この世界では珍しい黒髪黒目で、背もそんなに高くない。俺より少し小さいぐらいだ。見た感じは穏やかで、ごく普通の印象を受ける。とても、この道において右に出る者はないと言われるような、力のある存在には思えなかった。
彼は静かに、俺を見た。会うのは今日が二度目だ。
会ってもらえるだけでも大変なことで、彼が納得した者しか引き受けてはもらえないと聞いた。
初めて会った時に、俺の話を全部聞き終えた彼は、じっと俺を見た。そして、貴方はよく考えた方がいいと言った。何度も何度も考えましたと言ったら、彼は俺を見つめてしばらく考え込んでいた。
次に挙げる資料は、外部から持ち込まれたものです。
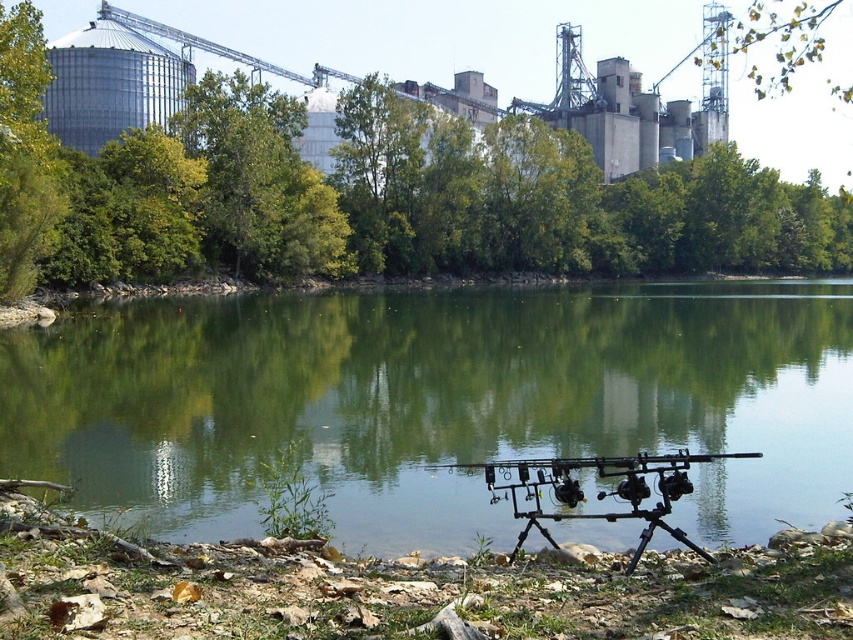 You are a photographer setting up equipment in the riverside scene. You have a black matte tripod at center and a green leafy tree at upper center in your view. Which object appears narrower in your frame?

The black matte tripod at center appears narrower in the frame because it is thinner than the green leafy tree at upper center.

You are standing at the point marked as point (390, 202) in the image. What type of object are you currently standing on?

You are standing on a green leafy tree at center.

You are a photographer setting up equipment at the riverside. You have a black matte tripod at center and a green leafy tree at upper center in your view. Which object is positioned lower from your perspective?

The black matte tripod at center is positioned lower than the green leafy tree at upper center. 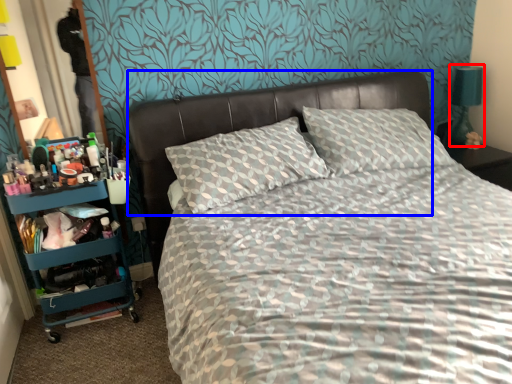 Question: Which of the following is the closest to the observer, bedside lamp (highlighted by a red box) or headboard (highlighted by a blue box)?

Choices:
 (A) bedside lamp
 (B) headboard

Answer: (B) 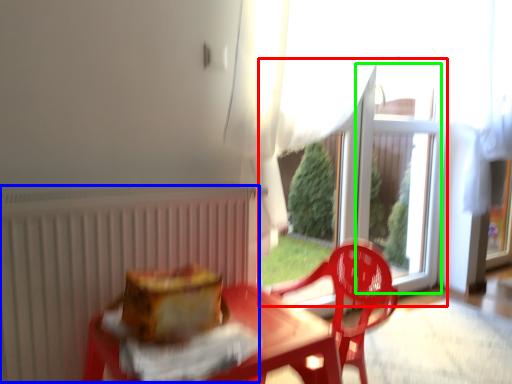 Question: Which is farther away from glass door (highlighted by a red box)? radiator (highlighted by a blue box) or window screen (highlighted by a green box)?

Choices:
 (A) radiator
 (B) window screen

Answer: (A)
そして、今日を指定されたのだ。
「客人殿、準備はよろしいですか?」
「ええ、大丈夫です。後のことは頼んであります」
「これが最後の確認です。帰還術はこちらの世界から、元々いらした世界に渡るものです。完全に一方しかない。もし、こちらに少しでも残るお気持ちがあるなら、考え直された方がいいでしょう」
「何度も考えて……。決めました」
「……わかりました。では、こちらへ」
自分の目の前に、直系1メートル位の丸い輪がある。輪の中は虹色に揺らめいて、ずっと見ているとくらくらしてくる。
「私が詠唱を始めたら、輪の中心に進んでください」
俺は、こちらに来てからずっとしまいこんでいた制服を着て、革靴を履いていた。クローゼットの中にあったブレザーの上下にネクタイ。ずっと馴染んでいたはずの服が、今では違和感しかない。
自分の後ろを振り返った。
真っ青な顔のレトと、唇を引き結んだテオが立っている。初めて相談した日から、ずっと真剣に話を聞いてくれた。二人とも何度も、他に方法がないか考えようと言ってくれた。
「ごめん、二人とも。最後まで迷惑かけて」
「ユウ」
「……ユウ様」
「テオ、皆に伝えてください。レト、手紙を……お願いします」
テオが頷き、レトも涙を堪えながら頷いてくれた。
「……ありがとう」
俺は精一杯の笑顔を作った。最後の顔は笑顔でいたかった。テオの端正な顔が歪む。レトは笑おうとしたのだろう。眉が寄ったかと思うと、見る間にくしゃくしゃになる。それでも必死に目をこすって、俺を見送ろうとしてくれた。
そうだ、と思った。俺は耳にピアスのように付けていた超小型の翻訳機を取った。これでもう、彼らの言葉は聞こえない。レトの元まで歩いて、翻訳機を渡す。受け取ったレトの手は震えていた。
俺は今度こそ前を見て、輪の中に進んだ。魔術師の澄んだ声が大きくなって、自分の体に響いていく。足元の虹色の光が渦を巻いて立ち上り、下から少しずつ、巻き付くように俺の体を包んでいく。
……ああ、ここに来た時によく似てる。
あの時は、学校の駐輪場にいた。体が大きく揺れて気がついたら、魔獣に喰われそうになっていたんだ。助けてくれたのは、ジードだった。
魔林でバズアの元に落ちていくところを助けてくれたのも。
食堂で、たくさんの人の視線から遮ってくれたのも。
――いつだって、進んで俺を庇ってくれた。
……好きだよ、ジード。
異世界で出会った俺の騎士。
俺のことをずっと大事に思ってくれた騎士。
ちゃんと、話をしなくてごめん。
何度も言おうと思ったけど、言えなくてごめん。
手紙、読んでくれるかな。きっと、すごく怒るよな。
せめて嫌わないでいてくれたら……いいな。そう思うのは虫がよすぎるだろうか。
体が段々熱くなって大きく揺れる。目の前が虹色に包まれて、何も見えない。自分の周りにあるのは、光の輝きだけだ。
ごめん、ジード。
――……俺、元の世界に、帰るね。